Department of Neurology, School of Medicine, University of California, Davis, Sacramento, CA, 95817, USA.
Bioanalysis and Pharmacokinetics Core Facility, UC Davis Medical Center, Sacramento, CA, 95817, USA.
Neurotherapeutics. 2021 Jan;18(1):544-555. doi: 10.1007/s13311-020-00985-5. Epub 2021 Jan 6.
Allopregnanolone, a positive modulator of GABA receptors with antiseizure activity, has potential in the treatment of seizure emergencies. Instillation of allopregnanolone in 40% sulfobutylether-β-cyclodextrin into the nose in mice rapidly elevated the seizure threshold in the timed intravenous pentylenetetrazol (ED, 5.6 mg/kg), picrotoxin (ED, 5.9 mg/kg), and bicuculline seizure tests. The effect peaked at 15 min, decayed over 1 h, and was still evident in some experiments at 6 h. Intranasal allopregnanolone also delayed the onset of seizures in the maximal PTZ test. At an allopregnanolone dose (16 mg/kg) that conferred comparable effects on seizure threshold as the benzodiazepines midazolam and diazepam (both at doses of 1 mg/kg), allopregnanolone caused minimal sedation or motor toxicity in the horizontal screen test whereas both benzodiazepines produced marked behavioral impairment. In addition, intranasal allopregnanolone failed to cause loss-of-righting reflex in most animals, but when the same dose was administered intramuscularly, all animals became impaired. Intranasal allopregnanolone (10 mg/kg) caused a rapid increase in brain allopregnanolone with a T of ~5 min after initiation of the intranasal delivery. High levels of allopregnanolone were recovered in the olfactory bulb (C, 16,000 ng/mg) whereas much lower levels (C, 670 ng/mg) were present in the remainder of the brain. We conclude that the unique ability of intranasal allopregnanolone to protect against seizures without inducing behavioral adverse effects is due in part to direct nose-to-brain delivery, with preferential transport to brain regions relevant to seizures. Benzodiazepines are commonly administered intranasally for acute seizure therapy, including for the treatment of acute repetitive seizures, but are not transported from nose-to-brain. Intranasal allopregnanolone acts with greater speed, has less propensity for adverse effects, and has the ability to overcome benzodiazepine refractoriness. This is the first study demonstrating rapid functional central nervous system activity of a nose-to-brain-delivered steroid. Intranasal delivery circumvents the poor oral bioavailability of allopregnanolone providing a route of administration permitting its evaluation as a treatment for diverse neuropsychiatric indications.
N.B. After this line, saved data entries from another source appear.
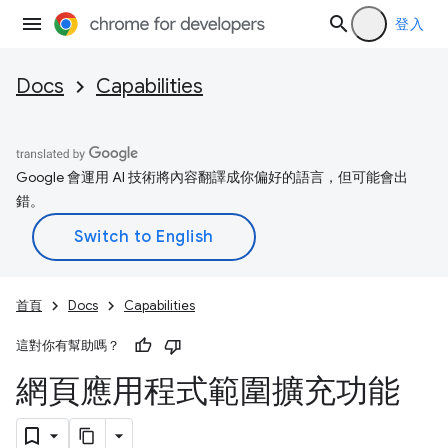
登入
Docs
Capabilities
Google 會運用 AI 技術將內容翻譯成你偏好的語言，但可能會出
錯。
首頁
Docs
Capabilities
這對你有幫助嗎？
網頁應用程式範圍擴充功能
别孕烯醇酮是一种 GABA 受体的正变构调节剂,具有抗癫痫活性,有望用于治疗癫痫急症。在小鼠中,将别孕烯醇酮以 40%磺丁基醚-β-环糊精溶液滴鼻给药,可迅速提高戊四氮(ED,5.6mg/kg)、苦毒蕈碱(ED,5.9mg/kg)和印防己毒素诱发的癫痫发作阈值。作用峰值出现在 15 分钟,1 小时后衰减,在一些实验中 6 小时仍有明显效果。鼻内给予别孕烯醇酮也可延迟最大戊四氮试验中癫痫发作的发生。在一个别孕烯醇酮剂量(16mg/kg)下,其对癫痫发作阈值的影响与苯二氮䓬类药物咪达唑仑和地西泮(均为 1mg/kg)相当,但在水平屏幕测试中,别孕烯醇酮引起的镇静或运动毒性最小,而这两种苯二氮䓬类药物均引起明显的行为障碍。此外,鼻内给予别孕烯醇酮在大多数动物中均未引起翻正反射丧失,但当给予相同剂量的肌肉内注射时,所有动物均出现受损。鼻内给予别孕烯醇酮(10mg/kg)后,可迅速增加脑内别孕烯醇酮水平,在开始鼻内给药后约 5 分钟达到 T。在嗅球(C,16000ng/mg)中回收高浓度的别孕烯醇酮,而在大脑的其余部分(C,670ng/mg)中回收的浓度较低。我们的结论是,鼻内给予别孕烯醇酮具有独特的抗癫痫作用而不引起行为不良反应,部分原因是其具有直接从鼻到脑的传递作用,并且优先向与癫痫相关的脑区传递。苯二氮䓬类药物通常经鼻内给药用于急性癫痫治疗,包括治疗急性反复性癫痫发作,但不能从鼻内递送到脑内。鼻内给予别孕烯醇酮作用更快,不良反应倾向更小,并有克服苯二氮䓬类药物耐药性的能力。这是第一项证明经鼻内给予的类固醇可快速发挥中枢神经系统功能的研究。鼻内给药可绕过别孕烯醇酮口服生物利用度差的问题,提供一种给药途径,使其可作为治疗多种神经精神疾病的候选药物。